Pour de nombreuses femmes à Gaza, l’incertitude entourant le sort de leurs proches disparus est devenue une souffrance quotidienne qui dépasse les destructions causées par la guerre génocidaire menée par Israël. Des milliers de Palestiniens restent portés disparus après avoir été ensevelis sous les décombres, perdus durant les déplacements forcés ou disparus sous les bombardements incessants, laissant leurs familles prisonnières entre espoir et douleur, sans aucune réponse sur leur sort.
Derrière chaque disparu se trouve une famille confrontée à la survie quotidienne tout en supportant une profonde incertitude émotionnelle et juridique. Les épouses de disparus décrivent des vies suspendues, incapables de faire leur deuil mais également incapables d’avancer. Beaucoup affirment que l’absence de confirmation officielle les prive d’aides financières, de droits d’héritage et même d’assistance humanitaire, alors que la pauvreté et le déplacement continuent de s’aggraver dans l’enclave.

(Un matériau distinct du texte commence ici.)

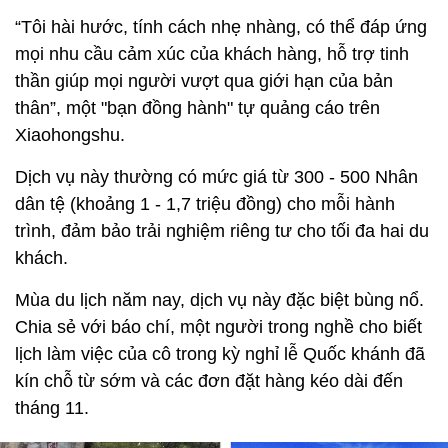
“Tôi hài hước, tính cách nhẹ nhàng, có thể đáp ứng
mọi nhu cầu cảm xúc của khách hàng, hỗ trợ tinh
thần giúp mọi người vượt qua giới hạn của bản
thân”, một "bạn đồng hành" tự quảng cáo trên
Xiaohongshu.
Dịch vụ này thường có mức giá từ 300 - 500 Nhân
dân tệ (khoảng 1 - 1,7 triệu đồng) cho mỗi hành
trình, đảm bảo trải nghiệm riêng tư cho tối đa hai du
khách.
Mùa du lịch năm nay, dịch vụ này đặc biệt bùng nổ.
Chia sẻ với báo chí, một người trong nghề cho biết
lịch làm việc của cô trong kỳ nghỉ lễ Quốc khánh đã
kín chỗ từ sớm và các đơn đặt hàng kéo dài đến
tháng 11.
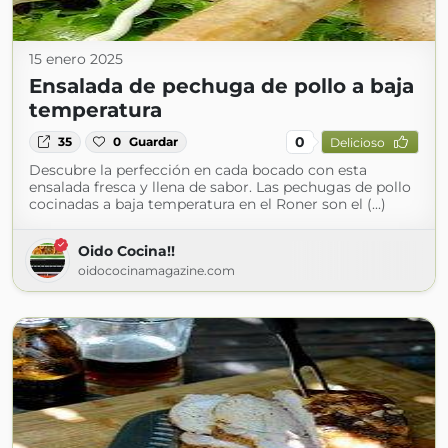
15 enero 2025
Ensalada de pechuga de pollo a baja
temperatura
0
35
0
Guardar
Delicioso
Descubre la perfección en cada bocado con esta
ensalada fresca y llena de sabor. Las pechugas de pollo
cocinadas a baja temperatura en el Roner son el (...)
Oido Cocina!!
oidococinamagazine.com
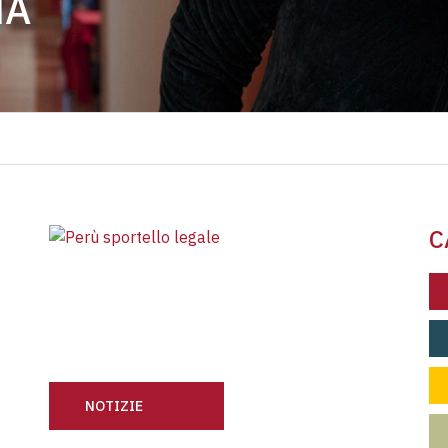
NA
C
NOTIZIE
PRILE 2023
SPORTELLO LEGALE: TANTI DAL PERÙ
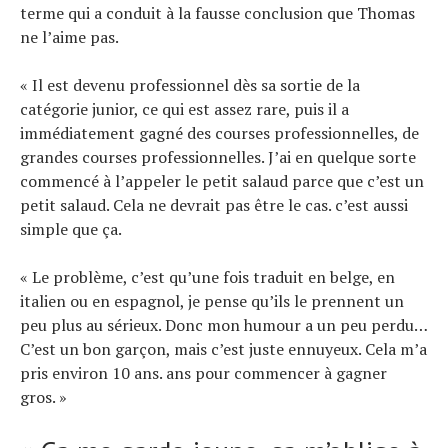
terme qui a conduit à la fausse conclusion que Thomas
ne l’aime pas.
« Il est devenu professionnel dès sa sortie de la
catégorie junior, ce qui est assez rare, puis il a
immédiatement gagné des courses professionnelles, de
grandes courses professionnelles. J’ai en quelque sorte
commencé à l’appeler le petit salaud parce que c’est un
petit salaud. Cela ne devrait pas être le cas. c’est aussi
simple que ça.
« Le problème, c’est qu’une fois traduit en belge, en
italien ou en espagnol, je pense qu’ils le prennent un
peu plus au sérieux. Donc mon humour a un peu perdu…
C’est un bon garçon, mais c’est juste ennuyeux. Cela m’a
pris environ 10 ans. ans pour commencer à gagner
gros. »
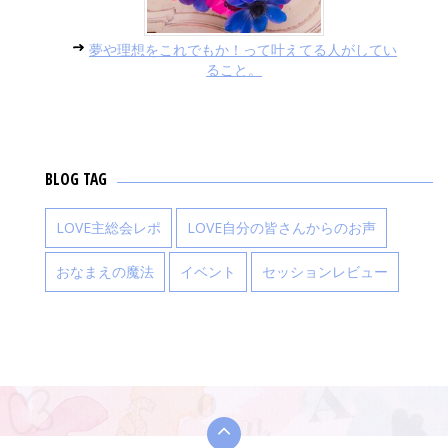
夢や理想をこれでもか！って叶えてる人がしてい
ること。
BLOG TAG
LOVE主総会レポ
LOVE自分の皆さんからのお声
おなまえの魔法
イベント
セッションレビュー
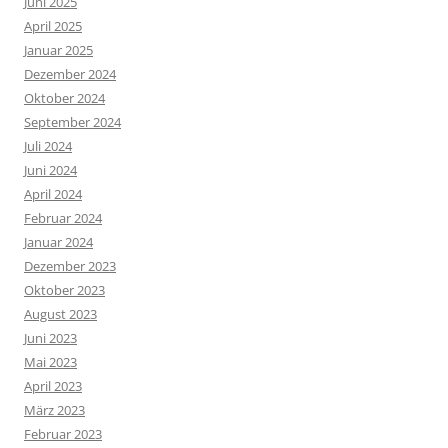
Juni 2025
April 2025
Januar 2025
Dezember 2024
Oktober 2024
September 2024
Juli 2024
Juni 2024
April 2024
Februar 2024
Januar 2024
Dezember 2023
Oktober 2023
August 2023
Juni 2023
Mai 2023
April 2023
März 2023
Februar 2023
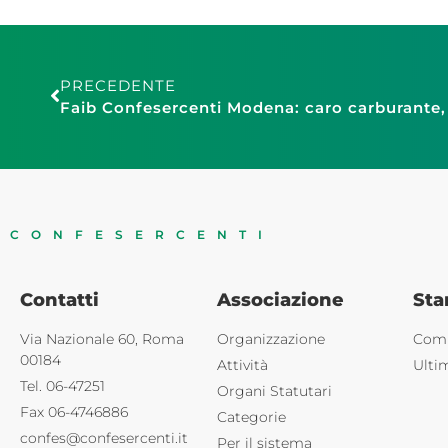
PRECEDENTE
CONFESERCENTI
Contatti
Associazione
St
Via Nazionale 60, Roma
Organizzazione
Comu
00184
Attività
Ulti
Tel. 06-47251
Organi Statutari
Fax 06-4746886
Categorie
confes@confesercenti.it
Per il sistema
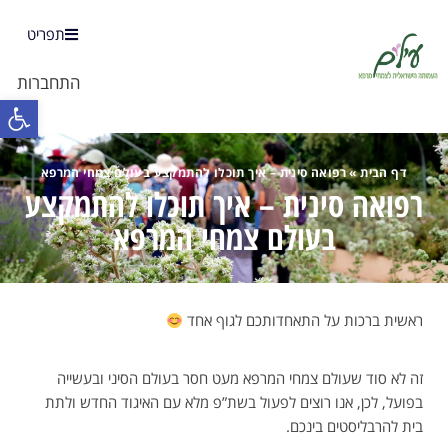
תפריט
התחברות
פתח 
דף הבית
»
רפואה סינית – איך תוכלו להתמקצע בעולם צמחי המרפא
רפואה סינית – איך תוכלו להתמקצע
בעולם צמחי המרפא
ראשית ברכות על התאחדותכם לגוף אחד
זה לא סוד שעולם צמחי המרפא מעט חסר בעולם הסיני ובעשייה
בפועל, לכן, אנו רוצים לפעול בשת”פ מלא עם האיגוד החדש ולתת
בית להרבליסטים בינכם.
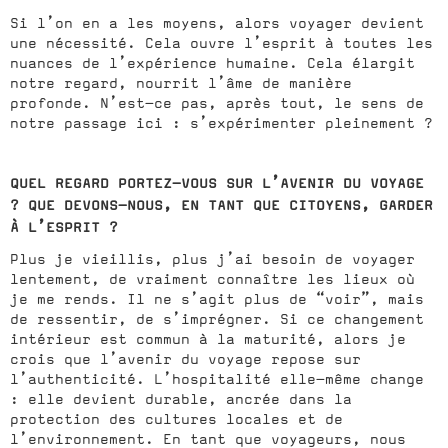
Si l’on en a les moyens, alors voyager devient
une nécessité. Cela ouvre l’esprit à toutes les
nuances de l’expérience humaine. Cela élargit
notre regard, nourrit l’âme de manière
profonde. N’est-ce pas, après tout, le sens de
notre passage ici : s’expérimenter pleinement ?
QUEL REGARD PORTEZ-VOUS SUR L’AVENIR DU VOYAGE
? QUE DEVONS-NOUS, EN TANT QUE CITOYENS, GARDER
À L’ESPRIT ?
Plus je vieillis, plus j’ai besoin de voyager
lentement, de vraiment connaître les lieux où
je me rends. Il ne s’agit plus de “voir”, mais
de ressentir, de s’imprégner. Si ce changement
intérieur est commun à la maturité, alors je
crois que l’avenir du voyage repose sur
l’authenticité. L’hospitalité elle-même change
: elle devient durable, ancrée dans la
protection des cultures locales et de
l’environnement. En tant que voyageurs, nous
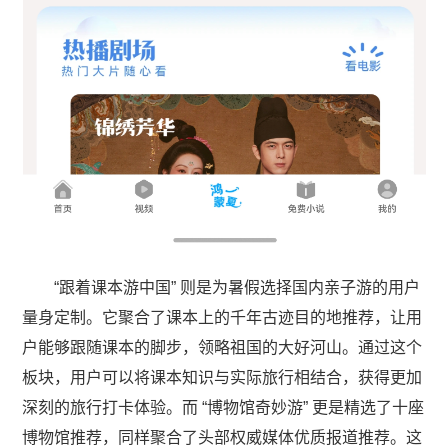
“跟着课本游中国” 则是为暑假选择国内亲子游的用户
量身定制。它聚合了课本上的千年古迹目的地推荐，让用
户能够跟随课本的脚步，领略祖国的大好河山。通过这个
板块，用户可以将课本知识与实际旅行相结合，获得更加
深刻的旅行打卡体验。而 “博物馆奇妙游” 更是精选了十座
博物馆推荐，同样聚合了头部权威媒体优质报道推荐。这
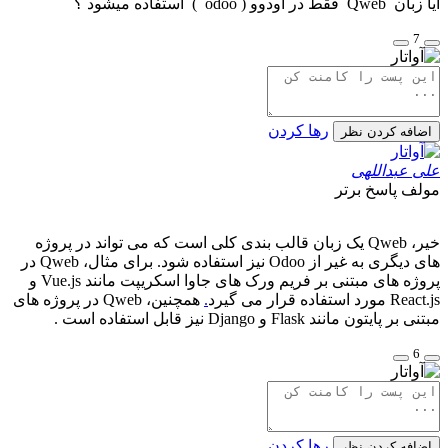
آیا زبان Qweb فقط در اودوو ( odoo ) استفاده میشود ؟
7
رها کردن
اضافه کردن نظر
علی عبداللهی
مولف
پاسخ برتر
خیر، Qweb یک زبان قالب بندی کلی است که می تواند در پروژه
های دیگری به غیر از Odoo نیز استفاده شود. برای مثال، Qweb در
پروژه های مبتنی بر فریم ورک های جاوا اسکریپت مانند Vue.js و
React.js مورد استفاده قرار می گیرد
.
همچنین، Qweb در پروژه های
مبتنی بر پایتون مانند Flask و Django نیز قابل استفاده است .
6
رها کردن
اضافه کردن نظر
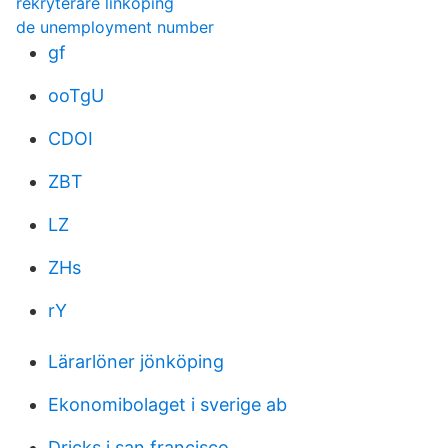
rekryterare linkoping
de unemployment number
gf
ooTgU
CDOI
ZBT
LZ
ZHs
rY
Lärarlöner jönköping
Ekonomibolaget i sverige ab
Dricks i san francisco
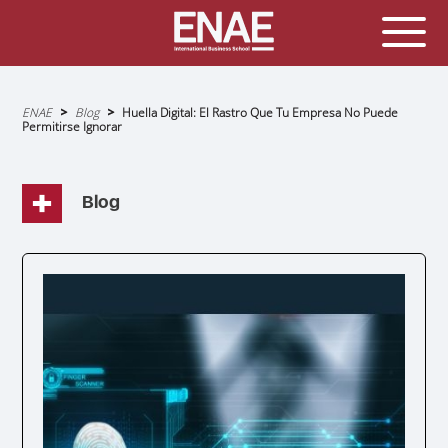
Sobrescribir
ENAE
Blog
Huella Digital: El Rastro Que Tu Empresa No Puede
enlaces
Permitirse Ignorar
de
ayuda
a
la
navegación
Blog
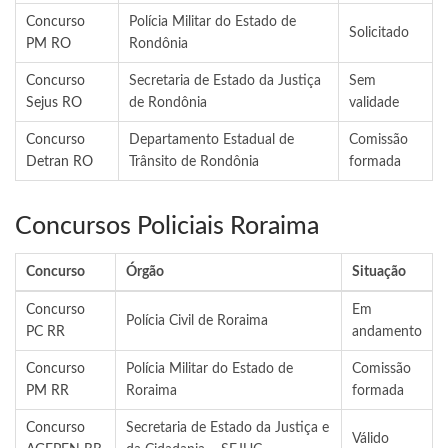
Concurso
Polícia Militar do Estado de
Solicitado
PM RO
Rondônia
Concurso
Secretaria de Estado da Justiça
Sem
Sejus RO
de Rondônia
validade
Concurso
Departamento Estadual de
Comissão
Detran RO
Trânsito de Rondônia
formada
Concursos Policiais Roraima
Concurso
Órgão
Situação
Concurso
Em
Polícia Civil de Roraima
PC RR
andamento
Concurso
Polícia Militar do Estado de
Comissão
PM RR
Roraima
formada
Concurso
Secretaria de Estado da Justiça e
Válido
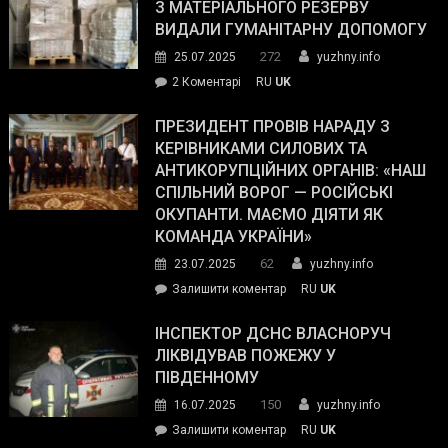
симпатії
З МАТЕРІАЛЬНОГО РЕЗЕРВУ
виборців
ВИДАЛИ ГУМАНІТАРНУ ДОПОМОГУ
Трампа
272
25.07.2025
yuzhny.info
–
до
2 Коментарі
RU
UK
The
У
Wall
Південному
ПРЕЗИДЕНТ ПРОВІВ НАРАДУ З
Street
працівникам
КЕРІВНИКАМИ СИЛОВИХ ТА
Journal.
ОПЗ
АНТИКОРУПЦІЙНИХ ОРГАНІВ: «НАШ
з
СПІЛЬНИЙ ВОРОГ — РОСІЙСЬКІ
матеріального
ОКУПАНТИ. МАЄМО ДІЯТИ ЯК
резерву
КОМАНДА УКРАЇНИ»
видали
62
23.07.2025
yuzhny.info
гуманітарну
on
Залишити коментар
RU
UK
допомогу
Президент
провів
ІНСПЕКТОР ДСНС ВЛАСНОРУЧ
нараду
ЛІКВІДУВАВ ПОЖЕЖУ У
з
ПІВДЕННОМУ
керівниками
150
16.07.2025
yuzhny.info
силових
on
Залишити коментар
RU
UK
та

Fatima Youssef raconte que son mari a disparu durant les premiers jours de la guerre, il y a près de trois ans, sans laisser de trace. Après avoir cherché dans les hôpitaux, auprès des organisations humanitaires et dans les listes de prisonniers, elle affirme que l’absence de réponses a profondément affecté sa famille et ses enfants. Vivant aujourd’hui dans des camps de déplacés sans revenu stable, elle explique que les autorités exigent toujours des documents officiels confirmant le statut de son mari avant toute aide.
Les démarches pour obtenir un certificat de décès sont devenues une autre source d’angoisse. Fatima affirme que la famille de son mari refuse de valider la procédure, convaincue qu’il pourrait encore être vivant. Elle se retrouve ainsi enfermée dans un vide juridique, incapable de confirmer son décès ou d’obtenir les droits accordés aux veuves par la loi palestinienne.
Des juristes à Gaza expliquent que l’ampleur sans précédent des disparitions a poussé les tribunaux à adapter des procédures d’urgence. L’avocate Reval Farawna souligne que les autorités judiciaires ont réduit le délai nécessaire pour déclarer officiellement la mort d’un disparu, passant de quatre ans à six mois après le cessez-le-feu. Elle avertit toutefois que plusieurs personnes déclarées mortes sont ensuite réapparues vivantes, créant de nouvelles complications juridiques et sociales pour des familles déjà traumatisées.
Les mêmes craintes hantent Shorouq Abdel Karim, dont le mari a disparu près du corridor de Netzarim, dans le centre de Gaza. Elle raconte avoir cherché dans les hôpitaux et contacté d’anciens prisonniers libérés dans l’espoir d’obtenir des informations, sans succès. Aujourd’hui déplacée avec ses enfants, elle fait face chaque jour à des questions sans réponses, tout en luttant pour obtenir les besoins les plus élémentaires faute de documents prouvant si son mari est mort ou détenu.